The News
Sunday 22 of December 2024

Wave of Guerrero Violence Reveals Hidden Graves, Severed Heads


In this photo released by Guerrero state Attorney Generals Office, Javier Olea, attorney general of Guerrero state, right, talks to police at the start of a security operation in San Jeronimo El Grande, Mexico, Thursday, Nov. 24, 2016,photo: Guerrero state Attorney Generals Office via AP
In this photo released by Guerrero state Attorney Generals Office, Javier Olea, attorney general of Guerrero state, right, talks to police at the start of a security operation in San Jeronimo El Grande, Mexico, Thursday, Nov. 24, 2016,photo: Guerrero state Attorney Generals Office via AP
The clashes between drug gangs were complicated by the fact that townspeople fed up with the violence had formed "community police" vigilante squads in many places

ACAPULCO — Soldiers and police fanned out Friday across the southern Mexican state of Guerrero, chasing a wounded gang leader and trying to quell a wave of violence that included the discovery of hidden graves holding dozens of bodies and a camp where gunmen stored the severed heads of nine rivals in a cooler.
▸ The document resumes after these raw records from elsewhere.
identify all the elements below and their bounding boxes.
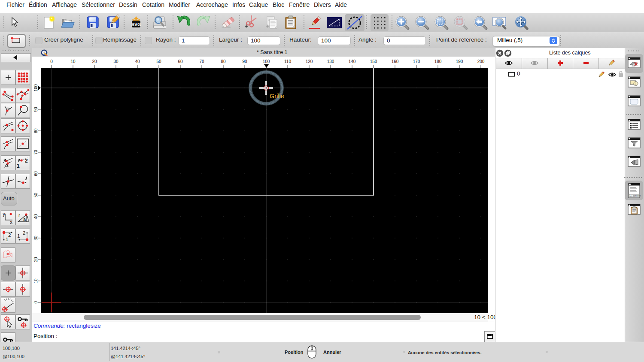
svg-text:1: 1 bbox=[17, 163, 20, 169]
svg-text:50: 50 bbox=[33, 193, 38, 198]
svg-text:r: r bbox=[18, 213, 20, 218]
svg-text:40: 40 bbox=[135, 59, 140, 64]
svg-text:10: 10 bbox=[70, 59, 76, 64]
svg-text:10: 10 bbox=[33, 278, 38, 284]
svg-text:190: 190 bbox=[456, 59, 463, 64]
svg-text:100: 100 bbox=[33, 84, 38, 91]
svg-text:1: 1 bbox=[17, 233, 20, 238]
svg-text:SVG: SVG bbox=[131, 22, 141, 27]
svg-text:120: 120 bbox=[306, 59, 313, 64]
svg-text:60: 60 bbox=[178, 59, 183, 64]
svg-text:2: 2 bbox=[25, 158, 28, 164]
svg-text:20: 20 bbox=[92, 59, 97, 64]
svg-text:80: 80 bbox=[33, 128, 38, 133]
svg-text:0: 0 bbox=[50, 59, 53, 64]
svg-text:0: 0 bbox=[33, 301, 38, 304]
svg-text:20: 20 bbox=[33, 257, 38, 262]
svg-text:x: x bbox=[10, 219, 12, 225]
svg-text:180: 180 bbox=[434, 59, 442, 64]
svg-text:2: 2 bbox=[8, 232, 11, 238]
svg-text:110: 110 bbox=[284, 59, 291, 64]
svg-text:40: 40 bbox=[33, 214, 38, 219]
svg-text:30: 30 bbox=[33, 235, 38, 241]
svg-text:Grille: Grille bbox=[270, 93, 284, 100]
svg-text:90: 90 bbox=[242, 59, 247, 64]
svg-text:70: 70 bbox=[33, 150, 38, 155]
svg-text:150: 150 bbox=[370, 59, 377, 64]
svg-text:30: 30 bbox=[113, 59, 118, 64]
svg-text:50: 50 bbox=[156, 59, 161, 64]
svg-text:80: 80 bbox=[221, 59, 226, 64]
svg-text:y: y bbox=[3, 211, 5, 217]
svg-text:100: 100 bbox=[263, 59, 270, 64]
svg-text:140: 140 bbox=[349, 59, 356, 64]
svg-text:130: 130 bbox=[327, 59, 334, 64]
svg-text:60: 60 bbox=[33, 171, 38, 176]
svg-text:C: command: C: command bbox=[630, 194, 641, 197]
svg-text:70: 70 bbox=[199, 59, 204, 64]
svg-text:90: 90 bbox=[33, 107, 38, 112]
svg-text:160: 160 bbox=[392, 59, 399, 64]
svg-text:2: 2 bbox=[23, 230, 25, 235]
svg-text:200: 200 bbox=[477, 59, 485, 64]
svg-text:170: 170 bbox=[413, 59, 420, 64]
svg-text:a: a bbox=[23, 217, 26, 222]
The clashes between drug gangs were complicated by the fact that townspeople fed up with the violence had formed “community police” vigilante squads in many places. The squads often prevent police and soldiers from moving freely and sometimes act on behalf of the gangs.

Gov. Hector Astudillo announced that federal authorities would return to patrol areas where dozens of often-dismembered bodies have been dumped on roadsides in recent weeks.

The state has been riven, not just by the killings, but by the kidnapping of about a dozen people in the town of Ajuchitlan. Residents there announced they would create a vigilante force to look for the kidnap victims, an idea that threatened to create yet another armed group.

The Ajuchitlán residents were apparently kidnapped last week by a fugitive gang leader known as “El Tequilero,” who was believed to be wounded and hiding out with his kidnap victims in the mountains.

The state attorney general headed up a massive manhunt using helicopters and ground troops to look for him. But Astudillo warned that the vigilantes would have to withdraw to allow police and soldiers to do their jobs.

“The army, the state police, they can’t be there with armed groups,” Astudillo said. “Withdraw, and we will enter immediately. But for the two to be there at the same time, that is not possible.”

The governor also announced the creation of mixed army-police patrols in parts of the state torn apart by cartel turf battles. One such area is the municipality of Zitlala, where a drug gang had set up a rural camp where it held kidnap victims and disposed of bodies.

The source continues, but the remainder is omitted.